Thinking about going there now with lights, maybe I'll find some flatties in the first but 
No gig though


----------



## Crusader (Jul 11, 2015)

Night census of first gut:
Walked about a mile of surf with headlights. Low incoming tides, first gut, around midnight, about knee-deep.
Saw:
- hundreds of ladyfish (btw their eyes glow with same color as alligator's  )
- 15 stingrays
- 1 needlefish
- 1 small pompano (or some jack)
- 2 hardheads
- 0 flounders
- 0 trout
- no shad/mullet were noticed


----------



## Crusader (Jul 11, 2015)

Finally... Drove to fort Morgan before sunset and found my trout (15") here: http://goo.gl/maps/u9srz

Incoming tide, strong current, stained water
Also, snagged some palm-sized fish i never saw before. It had peculiar mouth


----------



## Crusader (Jul 11, 2015)

Status update:
- tried a stretch of the beach by perdido pass in the morning. Nothing but sharks -- saw about 20 of them, all about 2'
- tried pompano jigs in afternoon -- ladyfish and some tropical fish that looks like a small jack (definitely not pompano). TONs of jellyfish carried by current ripping parallel to shore, had to get out of water after being stung through clothes 30 times. ?
- windalert suggests that surf will be hard to fish next two days -- this is all I have

Might try reaching Dixie bar tomorrow. Don't think it is a good idea with this wind and current, though...


----------



## Crusader (Jul 11, 2015)

Huh... Who seeks will always find! Checked same stretch of beach today -- stumbled upon a pod of reds herding baitfish in first gut on outgoing tide. Sightcased them, got a limit of lower slot reds 
Also, got ambushed by school of palm-sized fish that looked like a cross between tuna and mackerel. Got one before they sped away. Have no idea what they are, but similarity to tuna is uncanny.


----------



## Crusader (Jul 11, 2015)

Got few spanish mackerels at fort Morgan poibt today. Outgoing tide created such strong current that I doubt you could catch anything else.
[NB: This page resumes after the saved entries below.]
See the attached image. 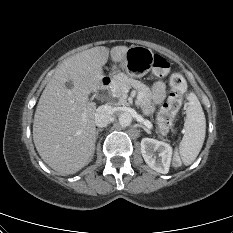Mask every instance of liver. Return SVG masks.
Listing matches in <instances>:
<instances>
[{
  "label": "liver",
  "mask_w": 233,
  "mask_h": 233,
  "mask_svg": "<svg viewBox=\"0 0 233 233\" xmlns=\"http://www.w3.org/2000/svg\"><path fill=\"white\" fill-rule=\"evenodd\" d=\"M127 46L94 47L67 58L46 85L36 108L33 140L43 159L59 175L74 174L88 165L96 142V105L92 91L101 87L109 53L121 62ZM71 81V89L66 82Z\"/></svg>",
  "instance_id": "liver-1"
}]
</instances>
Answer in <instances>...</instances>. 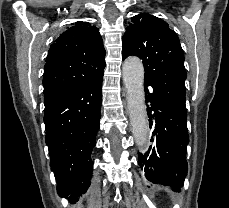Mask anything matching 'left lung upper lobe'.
<instances>
[{"label":"left lung upper lobe","instance_id":"1","mask_svg":"<svg viewBox=\"0 0 229 208\" xmlns=\"http://www.w3.org/2000/svg\"><path fill=\"white\" fill-rule=\"evenodd\" d=\"M122 43L123 60L130 55L143 60L144 82L186 108L184 54L178 36L168 24L148 13L136 15Z\"/></svg>","mask_w":229,"mask_h":208}]
</instances>
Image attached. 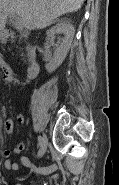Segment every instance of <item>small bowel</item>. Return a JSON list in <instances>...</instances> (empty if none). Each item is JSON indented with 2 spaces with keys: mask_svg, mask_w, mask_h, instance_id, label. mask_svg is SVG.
<instances>
[{
  "mask_svg": "<svg viewBox=\"0 0 119 185\" xmlns=\"http://www.w3.org/2000/svg\"><path fill=\"white\" fill-rule=\"evenodd\" d=\"M0 68L2 72V80L5 83H12V84H23V82L17 78L14 74V71L12 67L4 60L0 61ZM3 114L6 115L5 109H3ZM17 121L19 123H22L24 121V118L22 115H19L17 117ZM3 130L5 133L10 134L13 131V121L10 118H5L4 123H3ZM26 149L25 144L23 143H17L16 146L13 149L14 153L20 154ZM11 151L10 150H4L3 156H4V166L7 170H14L17 171L19 170V165L15 162L11 161ZM21 163L24 166H31V163L29 159L26 156H21L20 158ZM57 166L56 165H51L48 167H35L32 166V170L35 173L38 174H47L49 172H52L56 170Z\"/></svg>",
  "mask_w": 119,
  "mask_h": 185,
  "instance_id": "c3829d8e",
  "label": "small bowel"
}]
</instances>
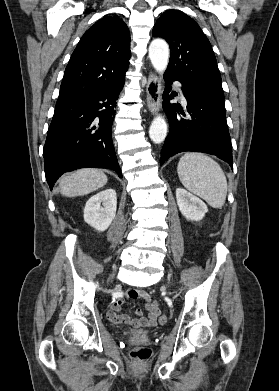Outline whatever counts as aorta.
<instances>
[{"label": "aorta", "instance_id": "762f6f07", "mask_svg": "<svg viewBox=\"0 0 279 391\" xmlns=\"http://www.w3.org/2000/svg\"><path fill=\"white\" fill-rule=\"evenodd\" d=\"M149 58L154 69L164 73L169 62V46L166 41L155 39L149 45ZM167 135V124L161 115L154 118L149 129L150 139L158 144L164 141Z\"/></svg>", "mask_w": 279, "mask_h": 391}]
</instances>
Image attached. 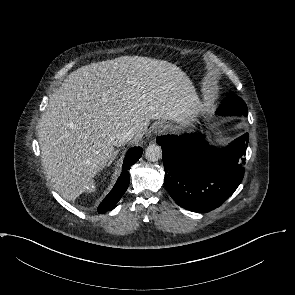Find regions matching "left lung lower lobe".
Returning <instances> with one entry per match:
<instances>
[{
	"label": "left lung lower lobe",
	"mask_w": 295,
	"mask_h": 295,
	"mask_svg": "<svg viewBox=\"0 0 295 295\" xmlns=\"http://www.w3.org/2000/svg\"><path fill=\"white\" fill-rule=\"evenodd\" d=\"M221 116H239L219 107ZM246 116V115H245ZM248 133L228 147L217 149L202 134L165 135L156 142L163 151L164 184L173 200L193 212H209L223 204L237 189L244 176Z\"/></svg>",
	"instance_id": "left-lung-lower-lobe-1"
}]
</instances>
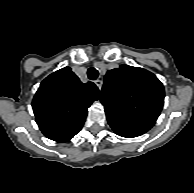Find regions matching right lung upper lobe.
I'll list each match as a JSON object with an SVG mask.
<instances>
[{"mask_svg":"<svg viewBox=\"0 0 194 193\" xmlns=\"http://www.w3.org/2000/svg\"><path fill=\"white\" fill-rule=\"evenodd\" d=\"M99 98L94 83H82L70 67H64L40 84L32 102L36 123L49 139L66 141L81 130L88 108Z\"/></svg>","mask_w":194,"mask_h":193,"instance_id":"1","label":"right lung upper lobe"}]
</instances>
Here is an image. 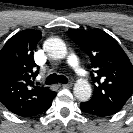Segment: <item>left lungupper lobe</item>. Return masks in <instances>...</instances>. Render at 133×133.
<instances>
[{"label": "left lung upper lobe", "mask_w": 133, "mask_h": 133, "mask_svg": "<svg viewBox=\"0 0 133 133\" xmlns=\"http://www.w3.org/2000/svg\"><path fill=\"white\" fill-rule=\"evenodd\" d=\"M72 40L90 57L94 94L89 100L120 110L133 92V66L117 41L100 29H70Z\"/></svg>", "instance_id": "obj_1"}]
</instances>
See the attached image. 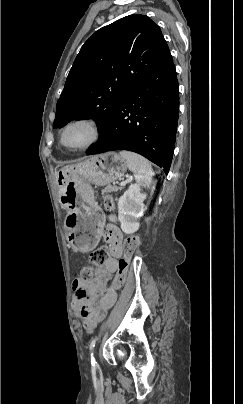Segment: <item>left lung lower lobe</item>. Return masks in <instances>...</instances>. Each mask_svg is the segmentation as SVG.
<instances>
[{
    "label": "left lung lower lobe",
    "instance_id": "obj_1",
    "mask_svg": "<svg viewBox=\"0 0 243 404\" xmlns=\"http://www.w3.org/2000/svg\"><path fill=\"white\" fill-rule=\"evenodd\" d=\"M179 87L171 54L126 96L87 155L111 150L139 153L167 174L174 152Z\"/></svg>",
    "mask_w": 243,
    "mask_h": 404
}]
</instances>
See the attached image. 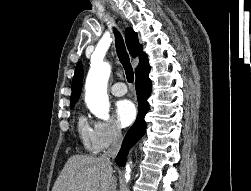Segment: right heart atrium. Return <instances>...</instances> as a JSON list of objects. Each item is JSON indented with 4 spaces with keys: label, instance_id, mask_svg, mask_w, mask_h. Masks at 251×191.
Instances as JSON below:
<instances>
[{
    "label": "right heart atrium",
    "instance_id": "obj_1",
    "mask_svg": "<svg viewBox=\"0 0 251 191\" xmlns=\"http://www.w3.org/2000/svg\"><path fill=\"white\" fill-rule=\"evenodd\" d=\"M93 129L94 143L98 151H103L112 145L119 144L122 140L120 129L110 120L97 121Z\"/></svg>",
    "mask_w": 251,
    "mask_h": 191
}]
</instances>
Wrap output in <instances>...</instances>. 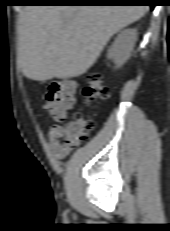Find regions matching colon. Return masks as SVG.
Returning a JSON list of instances; mask_svg holds the SVG:
<instances>
[{
    "mask_svg": "<svg viewBox=\"0 0 170 231\" xmlns=\"http://www.w3.org/2000/svg\"><path fill=\"white\" fill-rule=\"evenodd\" d=\"M76 85L72 79H62L51 83L49 86L44 109L49 117L57 122L66 119L67 111L75 104ZM110 90L98 72H91L87 84L83 89L86 102L105 101L109 98ZM95 123L92 119H85L76 115L70 122L62 126L63 140L71 148L80 142L89 139Z\"/></svg>",
    "mask_w": 170,
    "mask_h": 231,
    "instance_id": "obj_1",
    "label": "colon"
}]
</instances>
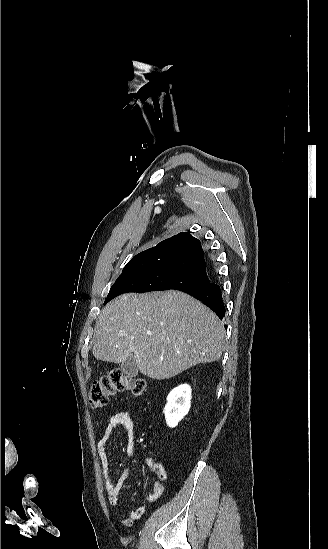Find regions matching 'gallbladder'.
I'll use <instances>...</instances> for the list:
<instances>
[{
	"label": "gallbladder",
	"instance_id": "1",
	"mask_svg": "<svg viewBox=\"0 0 328 549\" xmlns=\"http://www.w3.org/2000/svg\"><path fill=\"white\" fill-rule=\"evenodd\" d=\"M120 367L121 371H123L125 375H128V377H136V375H138L137 361L135 355H132V353H130L128 359H126L124 363H121Z\"/></svg>",
	"mask_w": 328,
	"mask_h": 549
}]
</instances>
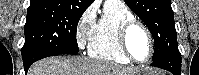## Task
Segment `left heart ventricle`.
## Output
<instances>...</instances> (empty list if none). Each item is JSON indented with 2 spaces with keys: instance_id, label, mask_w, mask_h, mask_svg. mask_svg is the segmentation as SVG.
<instances>
[{
  "instance_id": "b2bd125f",
  "label": "left heart ventricle",
  "mask_w": 199,
  "mask_h": 75,
  "mask_svg": "<svg viewBox=\"0 0 199 75\" xmlns=\"http://www.w3.org/2000/svg\"><path fill=\"white\" fill-rule=\"evenodd\" d=\"M128 48L135 59L142 61L147 58L150 45L145 32L140 27H134L130 30Z\"/></svg>"
}]
</instances>
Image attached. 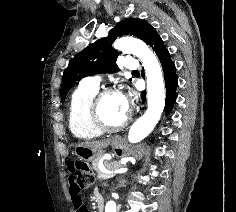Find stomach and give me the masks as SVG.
Segmentation results:
<instances>
[{
    "mask_svg": "<svg viewBox=\"0 0 236 212\" xmlns=\"http://www.w3.org/2000/svg\"><path fill=\"white\" fill-rule=\"evenodd\" d=\"M111 146H112L114 152L120 156H125L126 154H129V153H134L136 155L141 154L140 148H137L135 150L129 149L125 145L123 140L117 136L113 137V139L111 140ZM73 154L76 155L81 160H84L86 162H91V161L97 159L98 157H100L102 155V151L95 152L92 149L85 147V146H76L73 151Z\"/></svg>",
    "mask_w": 236,
    "mask_h": 212,
    "instance_id": "0dacf381",
    "label": "stomach"
}]
</instances>
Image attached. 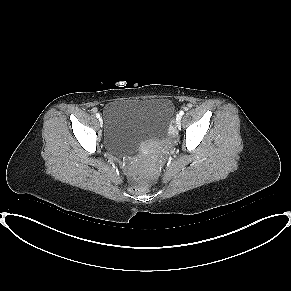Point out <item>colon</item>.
<instances>
[{
	"label": "colon",
	"mask_w": 291,
	"mask_h": 291,
	"mask_svg": "<svg viewBox=\"0 0 291 291\" xmlns=\"http://www.w3.org/2000/svg\"><path fill=\"white\" fill-rule=\"evenodd\" d=\"M130 179L132 188L135 191L145 190L148 187L147 183L137 174H131Z\"/></svg>",
	"instance_id": "colon-1"
}]
</instances>
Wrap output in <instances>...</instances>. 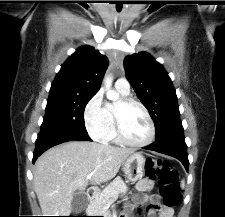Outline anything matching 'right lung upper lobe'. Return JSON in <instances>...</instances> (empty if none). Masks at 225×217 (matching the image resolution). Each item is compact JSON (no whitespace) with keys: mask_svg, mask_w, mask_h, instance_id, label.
<instances>
[{"mask_svg":"<svg viewBox=\"0 0 225 217\" xmlns=\"http://www.w3.org/2000/svg\"><path fill=\"white\" fill-rule=\"evenodd\" d=\"M108 60L91 46H82L62 65L50 94L95 95L107 69Z\"/></svg>","mask_w":225,"mask_h":217,"instance_id":"1","label":"right lung upper lobe"}]
</instances>
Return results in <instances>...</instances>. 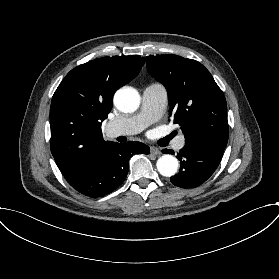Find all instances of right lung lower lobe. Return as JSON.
Listing matches in <instances>:
<instances>
[{
    "label": "right lung lower lobe",
    "mask_w": 279,
    "mask_h": 279,
    "mask_svg": "<svg viewBox=\"0 0 279 279\" xmlns=\"http://www.w3.org/2000/svg\"><path fill=\"white\" fill-rule=\"evenodd\" d=\"M149 152L150 149L147 145L137 141L111 142L89 170L68 183L85 196L103 197L124 182L132 155L148 154Z\"/></svg>",
    "instance_id": "1"
}]
</instances>
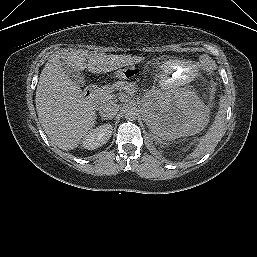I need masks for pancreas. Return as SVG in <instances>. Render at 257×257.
<instances>
[{
	"instance_id": "cf45deb5",
	"label": "pancreas",
	"mask_w": 257,
	"mask_h": 257,
	"mask_svg": "<svg viewBox=\"0 0 257 257\" xmlns=\"http://www.w3.org/2000/svg\"><path fill=\"white\" fill-rule=\"evenodd\" d=\"M124 88H129L132 91H134L135 85L134 83L127 81H119L111 85H105L99 88V90L97 91L96 98L99 102H107L110 100V95H112L113 92Z\"/></svg>"
}]
</instances>
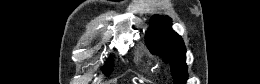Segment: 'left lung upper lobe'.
Returning a JSON list of instances; mask_svg holds the SVG:
<instances>
[{"instance_id":"1","label":"left lung upper lobe","mask_w":260,"mask_h":84,"mask_svg":"<svg viewBox=\"0 0 260 84\" xmlns=\"http://www.w3.org/2000/svg\"><path fill=\"white\" fill-rule=\"evenodd\" d=\"M171 25L169 18L154 16L146 34V44L153 54L161 55L171 65L174 83L184 84L188 79L186 49L181 37L171 30Z\"/></svg>"}]
</instances>
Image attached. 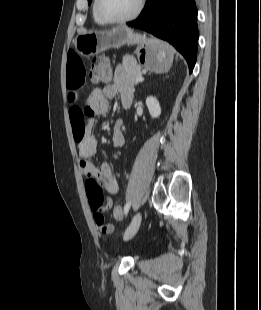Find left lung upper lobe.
<instances>
[{"label": "left lung upper lobe", "mask_w": 261, "mask_h": 310, "mask_svg": "<svg viewBox=\"0 0 261 310\" xmlns=\"http://www.w3.org/2000/svg\"><path fill=\"white\" fill-rule=\"evenodd\" d=\"M92 0H88V3L90 4Z\"/></svg>", "instance_id": "1"}]
</instances>
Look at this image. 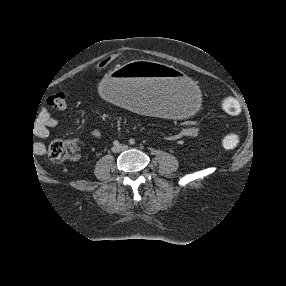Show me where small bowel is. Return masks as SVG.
Masks as SVG:
<instances>
[{
	"label": "small bowel",
	"instance_id": "c3829d8e",
	"mask_svg": "<svg viewBox=\"0 0 286 286\" xmlns=\"http://www.w3.org/2000/svg\"><path fill=\"white\" fill-rule=\"evenodd\" d=\"M57 120L47 111H42L40 114V124L37 127V135L41 139H47L50 136V129L55 127ZM199 133V128L196 126H187L180 131L170 135L169 140L178 141L187 137H195ZM92 136L95 139H101L102 132L99 128L95 127L91 131ZM65 145L68 147L71 152V157L73 160L79 158V151L85 145V142L77 137H69L64 140ZM35 150L43 154L45 151V145L42 142H38L35 145Z\"/></svg>",
	"mask_w": 286,
	"mask_h": 286
}]
</instances>
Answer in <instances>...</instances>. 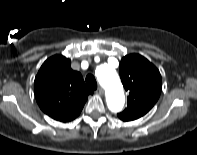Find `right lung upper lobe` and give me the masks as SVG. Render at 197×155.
<instances>
[{"label":"right lung upper lobe","instance_id":"obj_1","mask_svg":"<svg viewBox=\"0 0 197 155\" xmlns=\"http://www.w3.org/2000/svg\"><path fill=\"white\" fill-rule=\"evenodd\" d=\"M34 93L41 110L51 118L69 122L81 112L89 94L82 75L61 55L47 59L35 78Z\"/></svg>","mask_w":197,"mask_h":155}]
</instances>
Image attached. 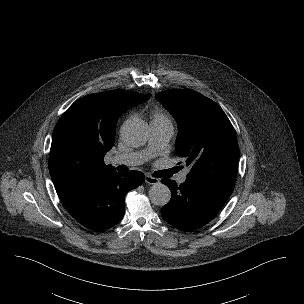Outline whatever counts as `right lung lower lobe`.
<instances>
[{
	"mask_svg": "<svg viewBox=\"0 0 304 304\" xmlns=\"http://www.w3.org/2000/svg\"><path fill=\"white\" fill-rule=\"evenodd\" d=\"M144 180L142 172L122 174L112 168L100 174L76 201L67 206L68 211L88 229H109L124 216V198L127 192L137 188Z\"/></svg>",
	"mask_w": 304,
	"mask_h": 304,
	"instance_id": "1",
	"label": "right lung lower lobe"
}]
</instances>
My time here is over, gonna drive home tomorrow. Will probably check surf tomorrow morning before leaving.

Unfortunately all guides referred to me were booked. Next year I'll plan ahead better.

Alas, flounder is not in the surf right now -- I am pretty sure  And pompano escaped my reach too. Still, these were few nice days of fishing and relaxing. Now back to slaving for the man!


----------